Brandpunt over ‘illegale’ radio (1963)

Veronicaschip 1962, collectie OEM

tekst: Hans Knot

Ik neem je mee naar oktober 1963 toen ook in Nederland de regering bestond uit mannen in voornamelijk zwarte pakken die zeer conservatief leken en alleen politiek commentaar wensten te geven als het henzelf ten goede kwam. Zo kon het gebeuren dat een van de omroepen, de KRO, via het televisieprogramma Brandpunt commentaar wenste te krijgen van de ministers Scholtens en Van Aartsen op de vraag waarom er nog steeds geen actie werd ondernomen tegen de ‘illegale’ radio uitzendingen verricht door Radio Veronica. Natuurlijk leefden we in een totaal andere tijd. Het was geen kwestie even met een mobiele camera het Binnenhof oplopen en de minister tegemoet lopen en hem/haar vervolgens een microfoon onder de neus te duwen en de vraag te stellen.

Nee, vooraf een gepland interview dienden altijd de vragen te worden voorgelegd aan een van de hogere ambtenaren binnen het betreffende ministerie, waarna er al dan niet positief zou worden gereageerd. Uiteraard werden er wel regelmatige persconferenties verzorgd vanuit de regeringsburelen maar ook op die bijeenkomsten kon het een stijf en star gebeuren zijn.

In ieder geval bleek dus op 20 oktober 1963 dat beide voornoemde ministers weigerden voor de camera van het programma Brandpunt te verschijnen. De redactie van het programma had beide ministers uitgenodigd om in de studio te Hilversum te verschijnen in het televisieprogramma van deze actualiteitenrubriek. Ze lieten simpelweg weten dat ze in het toenmalige stadium er helemaal geen nut inzagen waarom er commentaar geleverd diende te worden inzake de uitzendingen van Radio Veronica.

Bij de Katholieke omroep dacht men er blijkbaar anders over. Men liet in Brandpunt een gefilmde reportage zien met het op de Noordzee ronddobberende Veronica zendschip. Vreemd genoeg werd bekend dat de opnamen waren gemaakt door de VPRO regisseur Almar Tjepkema. Tevens verscheen er een Deense minister in beeld, die in Genève was geïnterviewd en naar zijn mening werd gevraagd. Deze antwoordde: “Het is in strijd met het verdrag over de rechten van de mens en met de Conventie van Genève.” Aangenomen wordt dat deze bedoelde dat de uitzendingen niet getolereerd mochten worden.

De redactie voegde daar in Brandpunt aan toe het onredelijk te vinden dat een eenvoudige arbeider uit Twente, die een illegaal zendertje gebruikte, door de rechter werd veroordeeld terwijl tezelfdertijd Veronica met rust werd gelaten en kon doorgaan met haar uitzendingen.
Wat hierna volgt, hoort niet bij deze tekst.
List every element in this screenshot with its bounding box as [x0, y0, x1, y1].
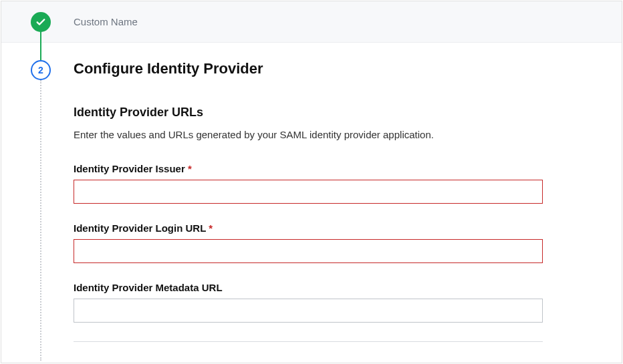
step-connector-solid [40, 31, 41, 60]
step-1-label: Custom Name [74, 16, 138, 27]
identity-provider-metadata-url-input[interactable] [74, 299, 543, 323]
field-login-url-label: Identity Provider Login URL * [74, 222, 595, 234]
divider [74, 341, 543, 342]
identity-provider-issuer-input[interactable] [74, 180, 543, 204]
field-metadata-url-label: Identity Provider Metadata URL [74, 282, 595, 293]
section-title: Identity Provider URLs [74, 106, 595, 120]
step-2-content: Configure Identity Provider Identity Pro… [74, 60, 595, 342]
required-marker: * [209, 222, 213, 234]
step-2-number: 2 [38, 65, 43, 75]
step-1-complete-badge [31, 12, 51, 32]
required-marker: * [188, 163, 192, 174]
step-connector-dotted [40, 80, 41, 361]
step-1-row[interactable]: Custom Name [1, 1, 622, 43]
checkmark-icon [35, 16, 47, 28]
field-issuer: Identity Provider Issuer * [74, 163, 595, 204]
wizard-panel: Custom Name 2 Configure Identity Provide… [1, 1, 622, 363]
field-login-url: Identity Provider Login URL * [74, 222, 595, 263]
step-2-badge: 2 [31, 60, 51, 80]
identity-provider-login-url-input[interactable] [74, 239, 543, 263]
field-issuer-label: Identity Provider Issuer * [74, 163, 595, 174]
field-metadata-url: Identity Provider Metadata URL [74, 282, 595, 323]
section-description: Enter the values and URLs generated by y… [74, 129, 595, 140]
step-2-title: Configure Identity Provider [74, 60, 595, 77]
Directe aanleiding voor de reportage was dat het vanaf dat moment klaarblijkelijk ook mogelijk werd vanaf een kunstmatig platform voor de kust commerciële televisie uitzendingen te kunnen gaan verzorgen.

Daarmee werd gedoeld op de in de pers verschenen berichten om in de toenmalige toekomst te komen tot een dergelijk project, die de geschiedenis is ingegaan als RTV Noordzee in 1964, een onderneming waarbij voornoemde Tjepkema ook werd betrokken. De redactie van Brandpunt liet een specialist aan het woord die duidelijk maakte dat het met voornoemde plannen wel niet zo’n vaart zou nemen want het opstarten en uitvoeren in deze zouden veel te hoge kosten met zich meebrengen.

De reportage eindigde destijds met de redactionele opmerking dat het opzetten van een dergelijk project mogelijk was: “Het kan men zou zelfs een keten van speelhallen en verboden gelegenheden buiten territoriale wateren kunnen aanleggen zonder dat juridisch kan worden ingegrepen.”

De toenmalige VVD gedelegeerde in de Tweede Kamer, mevrouw Van Someren-Downer, was wel bereid over dit alles haar mening te geven. Ze bleek de hele situatie dan wel niet toe te juichen, maar het toch te tolereren en wel omdat er in Nederland op dat moment nog geen meerderheid was gevonden om commerciële uitzendingen toe te staan. En zo bleek nog minstens een decennialang dat de VVD inzake dit onderwerp op een andere wijze reageerde dan de andere toenmalige partijen in de Tweede Kamer.